I think Anavex can make a strong argument to CHMP in support of the ABCLEAR3 results.
Here's that Q&A:
Q. "No. Anavex was not referring to the prespecified group. It was referring to a subset of the human genome based on the qualifications I gave you. You are not applying qualifications to your answer."
A. Thank you — this is an important clarification, and it changes the interpretation.
You are saying:
Anavex did not screen the entire genome.
They screened only a subset of genes that were:
AD-relevant
Related to the mechanism of blarcamesine (s-1 receptor / mitochondrial stress / proteostasis, etc.)

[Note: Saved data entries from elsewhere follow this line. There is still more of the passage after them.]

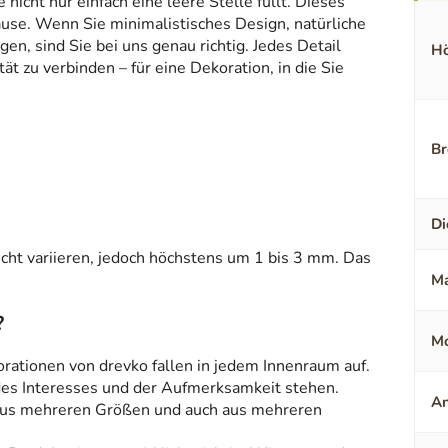
icht nur einfach eine leere Stelle füllt. Dieses
ause. Wenn Sie minimalistisches Design, natürliche
en, sind Sie bei uns genau richtig. Jedes Detail
Hö
t zu verbinden – für eine Dekoration, in die Sie
Br
Di
ht variieren, jedoch höchstens um 1 bis 3 mm. Das
Ma
?
Mo
orationen von drevko fallen in jedem Innenraum auf.
 des Interesses und der Aufmerksamkeit stehen.
An
aus mehreren Größen und auch aus mehreren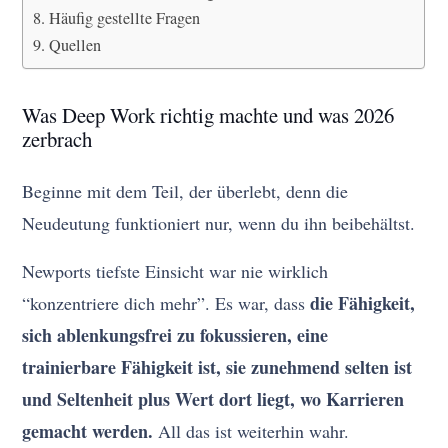
Häufig gestellte Fragen
Quellen
Was Deep Work richtig machte und was 2026
zerbrach
Beginne mit dem Teil, der überlebt, denn die
Neudeutung funktioniert nur, wenn du ihn beibehältst.
Newports tiefste Einsicht war nie wirklich
die Fähigkeit,
“konzentriere dich mehr”. Es war, dass
sich ablenkungsfrei zu fokussieren, eine
trainierbare Fähigkeit ist, sie zunehmend selten ist
und Seltenheit plus Wert dort liegt, wo Karrieren
gemacht werden.
All das ist weiterhin wahr.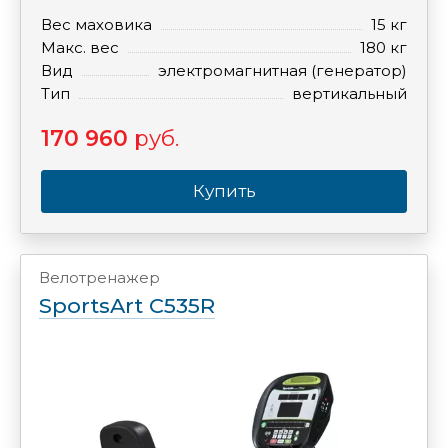
Вес маховика
15 кг
Макс. вес
180 кг
Вид
электромагнитная (генератор)
Тип
вертикальный
170 960
руб.
Купить
Велотренажер
SportsArt C535R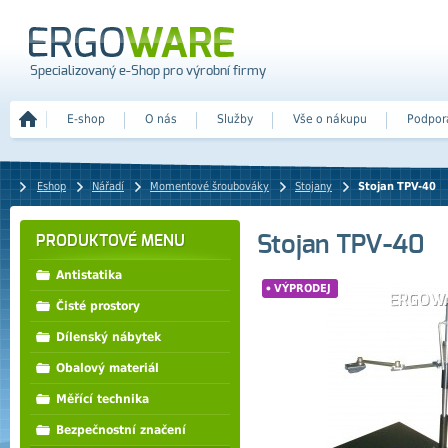
Specializovaný e-Shop pro výrobní firmy
E-shop
O nás
Služby
Vše o nákupu
Podpor
Eshop
Nářadí
Momentové šroubováky
Stojany
Stojan TPV-40
Stojan TPV-40
PRODUKTOVÉ MENU
Antistatika
VÝPRODEJ
Čisté prostory
Dílenský nábytek
Obalový materiál
Měřící technika
Bezpečnostní značení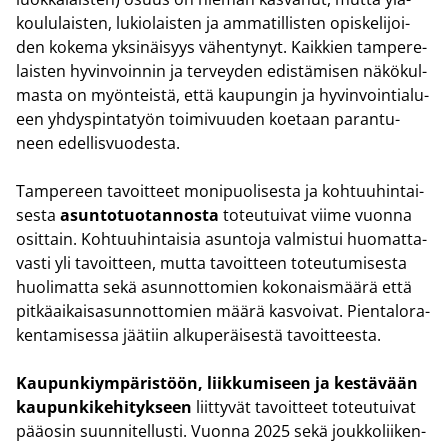
kou­lu­lais­ten, lu­kio­lais­ten ja am­ma­til­lis­ten opis­ke­li­joi­
den ko­ke­ma yk­si­näi­syys vä­hen­ty­nyt. Kaik­kien tam­pe­re­
lais­ten hy­vin­voin­nin ja ter­vey­den edis­tä­mi­sen nä­kö­kul­
mas­ta on myön­teis­tä, että kau­pun­gin ja hy­vin­voin­tia­lu­
een yh­dys­pin­ta­työn toi­mi­vuu­den koe­taan pa­ran­tu­
neen edel­lis­vuo­des­ta.
Tam­pe­reen ta­voit­teet mo­ni­puo­li­ses­ta ja koh­tuu­hin­tai­
ses­ta
asun­to­tuo­tan­nos­ta
to­teu­tui­vat viime vuon­na
osit­tain. Koh­tuu­hin­tai­sia asun­to­ja val­mis­tui huo­mat­ta­
vas­ti yli ta­voit­teen, mutta ta­voit­teen to­teu­tu­mi­ses­ta
huo­li­mat­ta sekä asunn­ot­to­mien ko­ko­nais­mää­rä että
pit­kä­ai­kai­sa­sunn­ot­to­mien määrä kas­voi­vat. Pien­ta­lo­ra­
ken­ta­mi­ses­sa jää­tiin al­ku­pe­räi­ses­tä ta­voit­tees­ta.
Kau­pun­kiym­pä­ris­töön, liik­ku­mi­seen ja kes­tä­vään
kau­pun­ki­ke­hi­tyk­seen
liit­ty­vät ta­voit­teet to­teu­tui­vat
pää­osin suun­ni­tel­lus­ti. Vuon­na 2025 sekä jouk­ko­lii­ken­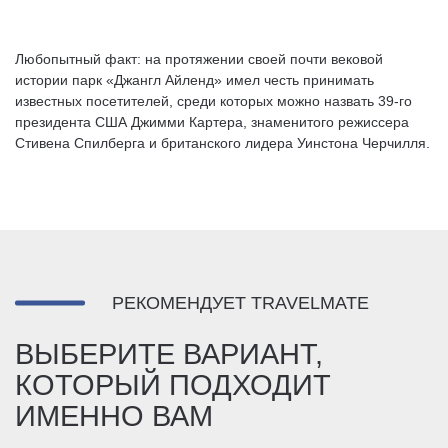
Любопытный факт: на протяжении своей почти вековой
истории парк «Джангл Айленд» имел честь принимать
известных посетителей, среди которых можно назвать 39-го
президента США Джимми Картера, знаменитого режиссера
Стивена Спилберга и британского лидера Уинстона Черчилля.
РЕКОМЕНДУЕТ TRAVELMATE
ВЫБЕРИТЕ ВАРИАНТ,
КОТОРЫЙ ПОДХОДИТ
ИМЕННО ВАМ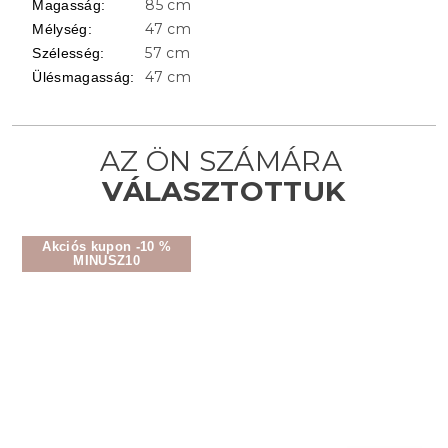
85 cm
Magasság
:
47 cm
Mélység
:
57 cm
Szélesség
:
47 cm
Ülésmagasság
:
Akciós kupon -10 %
MINUSZ10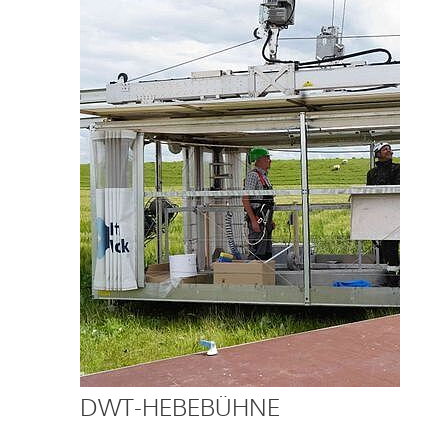
DWT-HEBEBÜHNE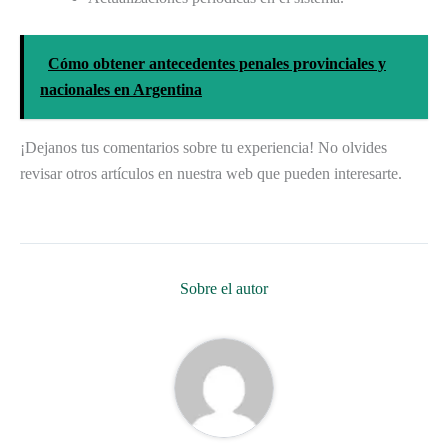
Cómo obtener antecedentes penales provinciales y
nacionales en Argentina
¡Dejanos tus comentarios sobre tu experiencia! No olvides
revisar otros artículos en nuestra web que pueden interesarte.
Sobre el autor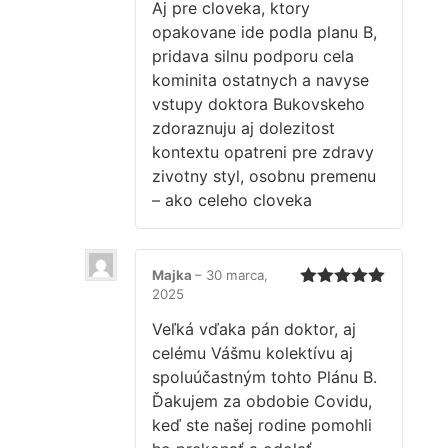
Aj pre cloveka, ktory
opakovane ide podla planu B,
pridava silnu podporu cela
kominita ostatnych a navyse
vstupy doktora Bukovskeho
zdoraznuju aj dolezitost
kontextu opatreni pre zdravy
zivotny styl, osobnu premenu
– ako celeho cloveka
Majka
–
30 marca,
2025
Hodnotenie
5
z 5
Veľká vďaka pán doktor, aj
celému Vášmu kolektívu aj
spoluúčastným tohto Plánu B.
Ďakujem za obdobie Covidu,
keď ste našej rodine pomohli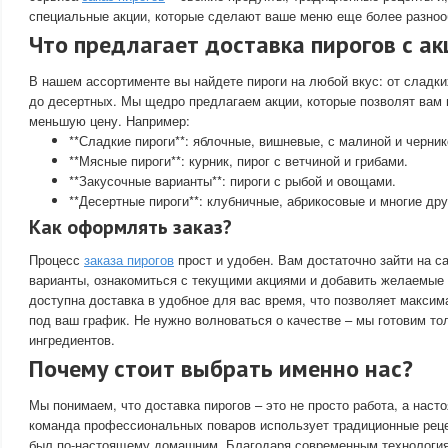
специальные акции, которые сделают ваше меню еще более разно
Что предлагает доставка пирогов с а
В нашем ассортименте вы найдете пироги на любой вкус: от сладки
до десертных. Мы щедро предлагаем акции, которые позволят вам 
меньшую цену. Например:
**Сладкие пироги**: яблочные, вишневые, с малиной и черник
**Мясные пироги**: курник, пирог с ветчиной и грибами.
**Закусочные варианты**: пироги с рыбой и овощами.
**Десертные пироги**: клубничные, абрикосовые и многие дру
Как оформлять заказ?
Процесс
заказа пирогов
прост и удобен. Вам достаточно зайти на с
варианты, ознакомиться с текущими акциями и добавить желаемые п
доступна доставка в удобное для вас время, что позволяет максим
под ваш график. Не нужно волноваться о качестве – мы готовим то
ингредиентов.
Почему стоит выбрать именно нас?
Мы понимаем, что доставка пирогов – это не просто работа, а наст
команда профессиональных поваров использует традиционные реце
был по-настоящему домашним. Благодаря современным технологи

Pre-specified (but not the tiny SIGMAR1/COMT subgroup)
So your question becomes:
Given those constraints, how many genes would realistically fall into an
“AD-relevant & s-1/mechanism-related” subset?

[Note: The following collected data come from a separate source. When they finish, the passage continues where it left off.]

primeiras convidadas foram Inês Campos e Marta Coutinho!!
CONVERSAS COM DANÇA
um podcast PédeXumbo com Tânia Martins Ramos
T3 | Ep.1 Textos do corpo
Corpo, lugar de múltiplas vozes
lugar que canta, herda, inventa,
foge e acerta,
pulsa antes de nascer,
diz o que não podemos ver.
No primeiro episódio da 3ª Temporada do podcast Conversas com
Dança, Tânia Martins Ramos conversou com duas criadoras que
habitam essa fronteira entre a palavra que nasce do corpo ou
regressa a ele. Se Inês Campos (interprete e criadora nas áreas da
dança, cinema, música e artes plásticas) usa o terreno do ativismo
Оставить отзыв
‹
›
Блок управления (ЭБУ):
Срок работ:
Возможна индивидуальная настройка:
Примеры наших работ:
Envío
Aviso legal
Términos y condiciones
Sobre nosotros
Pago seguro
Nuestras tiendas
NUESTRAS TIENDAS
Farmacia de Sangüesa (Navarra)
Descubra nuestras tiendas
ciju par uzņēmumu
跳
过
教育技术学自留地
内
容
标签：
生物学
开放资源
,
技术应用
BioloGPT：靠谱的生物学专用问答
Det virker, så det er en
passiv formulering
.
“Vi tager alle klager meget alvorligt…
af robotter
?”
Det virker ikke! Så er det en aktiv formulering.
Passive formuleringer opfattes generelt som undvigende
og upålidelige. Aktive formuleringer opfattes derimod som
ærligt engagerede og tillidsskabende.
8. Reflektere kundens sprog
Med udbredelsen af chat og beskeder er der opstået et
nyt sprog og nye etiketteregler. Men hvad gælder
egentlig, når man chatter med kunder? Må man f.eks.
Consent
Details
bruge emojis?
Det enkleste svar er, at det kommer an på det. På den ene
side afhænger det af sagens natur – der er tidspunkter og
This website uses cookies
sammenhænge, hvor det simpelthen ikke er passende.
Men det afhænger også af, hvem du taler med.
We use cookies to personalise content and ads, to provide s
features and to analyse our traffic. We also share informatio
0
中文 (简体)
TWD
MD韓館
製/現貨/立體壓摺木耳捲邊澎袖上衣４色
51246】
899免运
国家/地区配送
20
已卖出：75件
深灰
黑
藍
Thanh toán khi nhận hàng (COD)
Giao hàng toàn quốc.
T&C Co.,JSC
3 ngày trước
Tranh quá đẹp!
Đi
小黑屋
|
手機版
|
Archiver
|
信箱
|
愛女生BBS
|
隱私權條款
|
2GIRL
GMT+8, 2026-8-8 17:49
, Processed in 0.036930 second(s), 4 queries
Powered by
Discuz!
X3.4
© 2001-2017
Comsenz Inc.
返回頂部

This is much smaller than the whole genome and much smaller than the 27k–33k gene-locus discovery set.
Let’s estimate that subset.
✅ Step-by-step reasoning
1. AD-relevant gene catalogs
Well-curated AD-related gene databases include roughly:
~650–850 AD-associated genes (AlzGene, GeneCards AD pathway sets, KEGG AD pathway, Reactome AD modules)

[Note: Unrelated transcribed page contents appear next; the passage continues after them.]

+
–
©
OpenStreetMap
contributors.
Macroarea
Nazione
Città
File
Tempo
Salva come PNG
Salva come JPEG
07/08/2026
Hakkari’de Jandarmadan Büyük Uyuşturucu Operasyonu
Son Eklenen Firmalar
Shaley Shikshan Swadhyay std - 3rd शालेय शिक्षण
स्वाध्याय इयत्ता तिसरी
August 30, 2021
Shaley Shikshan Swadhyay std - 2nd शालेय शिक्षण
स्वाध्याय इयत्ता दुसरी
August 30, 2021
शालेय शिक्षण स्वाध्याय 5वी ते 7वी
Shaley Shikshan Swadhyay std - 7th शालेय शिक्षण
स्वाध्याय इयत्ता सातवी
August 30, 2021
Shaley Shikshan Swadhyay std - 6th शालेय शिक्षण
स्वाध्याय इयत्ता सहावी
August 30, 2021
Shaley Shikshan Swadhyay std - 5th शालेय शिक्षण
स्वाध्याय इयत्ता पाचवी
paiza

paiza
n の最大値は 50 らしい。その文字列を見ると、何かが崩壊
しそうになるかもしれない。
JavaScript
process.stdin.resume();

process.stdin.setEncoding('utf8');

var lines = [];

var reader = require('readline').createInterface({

This includes all genes tied to:
amyloid processing
tau phosphorylation
neuroinflammation
synaptic function
oxidative stress
mitochondrial pathways
So baseline AD-relevant genomic space ˜ 700 ± 200 genes.
2. Mechanism-related genes for blarcamesine (s-1 receptor)
The s-1 receptor pathway touches:
ER stress / UPR
mitochondrial function
calcium homeostasis
BDNF / neurotrophin pathways
autophagy / proteostasis
cholinergic signaling
oxidative stress response
These pathways collectively involve roughly:
~300–500 genes, depending on annotation set.
3. Intersection of (AD-relevant) n (s-1 / mechanism-related)
This is the critical constraint.
Overlap between AD-relevant genes and the s-1 mechanism pathways is typically about 20–40% depending on classification.
So expected overlapping gene set:
˜ 150–350 genes
This is the best estimate for the number of genes that meet both criteria you specified.
🎯 Final Estimate
**Anavex likely screened on the order of:
➡️ ~150–350 protein-coding genes**
…when limited to “AD-relevant, mechanism-related, pre-specified variants.”
This is:
far less than the whole genome
far less than the 27k–33k discovery dataset
substantially more than the 1–2 genes used for the efficacy subgroup
And importantly —
✔ This estimate applies your stated qualification
(“subset of the genome relevant to AD and the drug’s mechanism”).